Omit the images and output every line of the data below exactly.

## PROVIDED RECORDS
═══

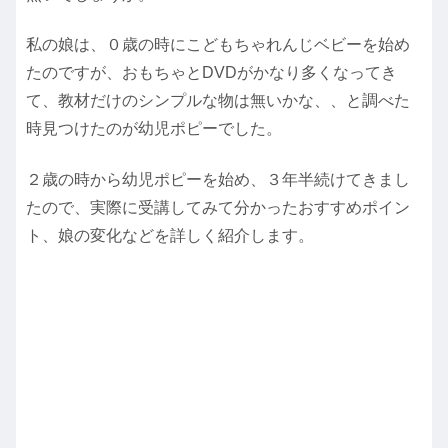
私の娘は、０歳の時にこどもちゃれんじベビーを始め
たのですが、おもちゃとDVDがかなり多くなってき
て、教材だけのシンプルな物は無いかな、、と調べた
時見つけたのが幼児ポピーでした。
２歳の時から幼児ポピーを始め、３年半続けてきまし
たので、実際に受講してみて分かったおすすめポイン
ト、娘の変化などを詳しく紹介します。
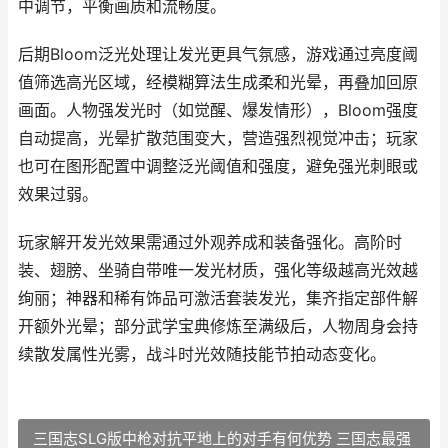
中调节，平衡画质和流畅度。
后期Bloom泛光处理让发光更具气氛感，游戏通过亮度阈
值筛选高光区域，经模糊算法生成柔和光晕，再叠加回原
画面。人物强发光时（如觉醒、爆发情形），Bloom强度
自动提高，光晕扩散范围变大，营造强烈视觉冲击；玩家
也可在图形配置中调整泛光阈值和强度，避免强光刺眼或
效果过弱。
玩家解开发光效果需通过外观养成和装备强化。高阶时
装、翅膀、坐骑自带唯一发光材质，强化等级越高光效越
绚丽；神器和稀有饰品可激活套装发光，集齐指定部件解
开额外光晕；部分武学宝典修炼至满级后，人物周身会持
续散发属性光雾，战斗时光效随技能节拍动态变化。
三国志SLG版中枪对抗平地上的对手有何优势 三国志最强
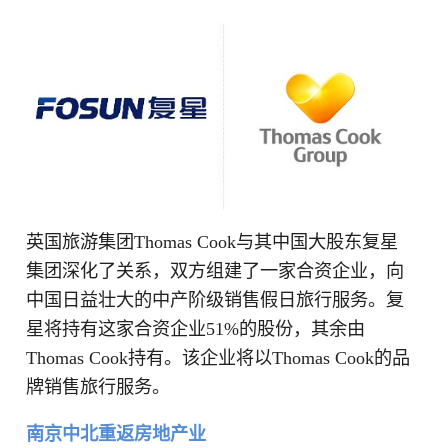
英国旅游集团Thomas Cook与其中国大股东复星
集团深化了关系，双方组建了一家合资企业，向
中国日益壮大的中产阶级销售假日旅行服务。复
星将持有这家合资企业51%的股份，其余由
Thomas Cook持有。该企业将以Thomas Cook的品
牌销售旅行服务。
南京中北重返房地产业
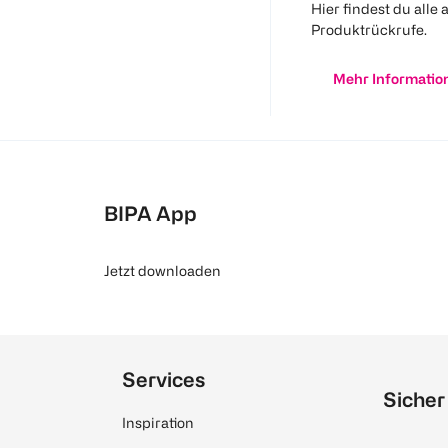
Hier findest du alle 
Produktrückrufe.
Mehr Informatio
BIPA App
Jetzt downloaden
Services
Sicher
Inspiration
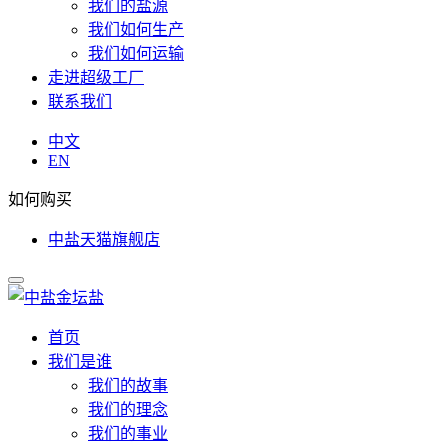
我们的盐源
我们如何生产
我们如何运输
走进超级工厂
联系我们
中文
EN
如何购买
中盐天猫旗舰店
首页
我们是谁
我们的故事
我们的理念
我们的事业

═══

## EXERCISE RESPONSE
私の娘は、０歳の時にこどもちゃれんじベビーを始め
たのですが、おもちゃとDVDがかなり多くなってき
て、教材だけのシンプルな物は無いかな、、と調べた
時見つけたのが幼児ポピーでした。
２歳の時から幼児ポピーを始め、３年半続けてきまし
たので、実際に受講してみて分かったおすすめポイン
ト、娘の変化などを詳しく紹介します。
中调节，平衡画质和流畅度。
后期Bloom泛光处理让发光更具气氛感，游戏通过亮度阈
值筛选高光区域，经模糊算法生成柔和光晕，再叠加回原
画面。人物强发光时（如觉醒、爆发情形），Bloom强度
自动提高，光晕扩散范围变大，营造强烈视觉冲击；玩家
也可在图形配置中调整泛光阈值和强度，避免强光刺眼或
效果过弱。
玩家解开发光效果需通过外观养成和装备强化。高阶时
装、翅膀、坐骑自带唯一发光材质，强化等级越高光效越
绚丽；神器和稀有饰品可激活套装发光，集齐指定部件解
开额外光晕；部分武学宝典修炼至满级后，人物周身会持
续散发属性光雾，战斗时光效随技能节拍动态变化。
三国志SLG版中枪对抗平地上的对手有何优势 三国志最强
英国旅游集团Thomas Cook与其中国大股东复星
集团深化了关系，双方组建了一家合资企业，向
中国日益壮大的中产阶级销售假日旅行服务。复
星将持有这家合资企业51%的股份，其余由
Thomas Cook持有。该企业将以Thomas Cook的品
牌销售旅行服务。
南京中北重返房地产业
Hier findest du alle 
Produktrückrufe.
Mehr Informatio
BIPA App
Jetzt downloaden
Services
Sicher
Inspiration
我们的盐源
我们如何生产
我们如何运输
走进超级工厂
联系我们
中文
EN
如何购买
中盐天猫旗舰店
首页
我们是谁
我们的故事
我们的理念
我们的事业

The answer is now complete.